Other stores give customers free refills on coffee—a strategy Starbucks pure in select stores in January. "A free cup of coffee goes a long way," says Theresa Tocio, co-owner of Tocio’s Sundance Café in Naples, Fla., that offers customers unlimited refills for the $1.50 they pay for a 12-ounce coffee. When a Starbucks opened inside a Target (TGT) next to her shop, Tocio and her husband offered free coffees to Target employees adhering break, since she says the workers weren’t offered Starbucks discounts.

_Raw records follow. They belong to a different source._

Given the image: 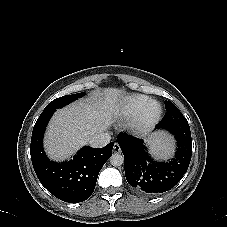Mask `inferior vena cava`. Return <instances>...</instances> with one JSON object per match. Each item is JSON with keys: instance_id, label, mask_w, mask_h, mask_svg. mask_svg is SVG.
Instances as JSON below:
<instances>
[{"instance_id": "602c4592", "label": "inferior vena cava", "mask_w": 227, "mask_h": 227, "mask_svg": "<svg viewBox=\"0 0 227 227\" xmlns=\"http://www.w3.org/2000/svg\"><path fill=\"white\" fill-rule=\"evenodd\" d=\"M111 140V136L107 132H100L92 136L89 140V145L93 148H101L106 146Z\"/></svg>"}]
</instances>
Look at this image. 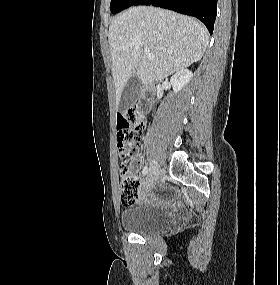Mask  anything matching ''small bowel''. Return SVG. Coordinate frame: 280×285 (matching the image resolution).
<instances>
[{
  "label": "small bowel",
  "instance_id": "obj_1",
  "mask_svg": "<svg viewBox=\"0 0 280 285\" xmlns=\"http://www.w3.org/2000/svg\"><path fill=\"white\" fill-rule=\"evenodd\" d=\"M140 163H141L140 160L136 161L137 165H140ZM135 178H136V180L139 181V178L137 176H135ZM163 190H164L163 188H160L161 192ZM138 196H139L140 200H145V201H148V202H150L152 204L160 202V197L158 195H155V194H152V193H146L142 188L139 190Z\"/></svg>",
  "mask_w": 280,
  "mask_h": 285
}]
</instances>
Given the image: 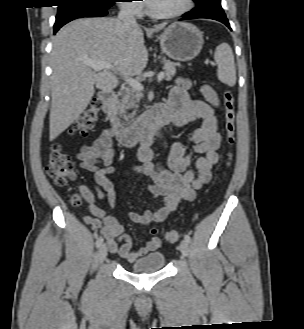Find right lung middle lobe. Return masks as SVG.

"The independents that are successful are really serving a different type of product," says Andrew Hetzel, a coffee industry consultant. "They bring forth their own unique pin and brand." For some, that measure selling food or drinks that Starbucks doesn’t have. Many stores that begin as coffee-and-pastry shops unfold into full-scale food cafés, giving customers more choice than chains can propound. At Jammin’ Java, a coffee house based in Fayetteville, Ark., customers have power to buy everything from breakfast burritos to turkey sandwiches along with their coffee. "I started to see that I was doing almost as much business at lunch as I was doing coffee in the morning," says proprietor Brandon Karn, who launched the store in 2002. Since a Starbucks opened nearby several years gone, Karn has also expanded the menu to include beer and wine.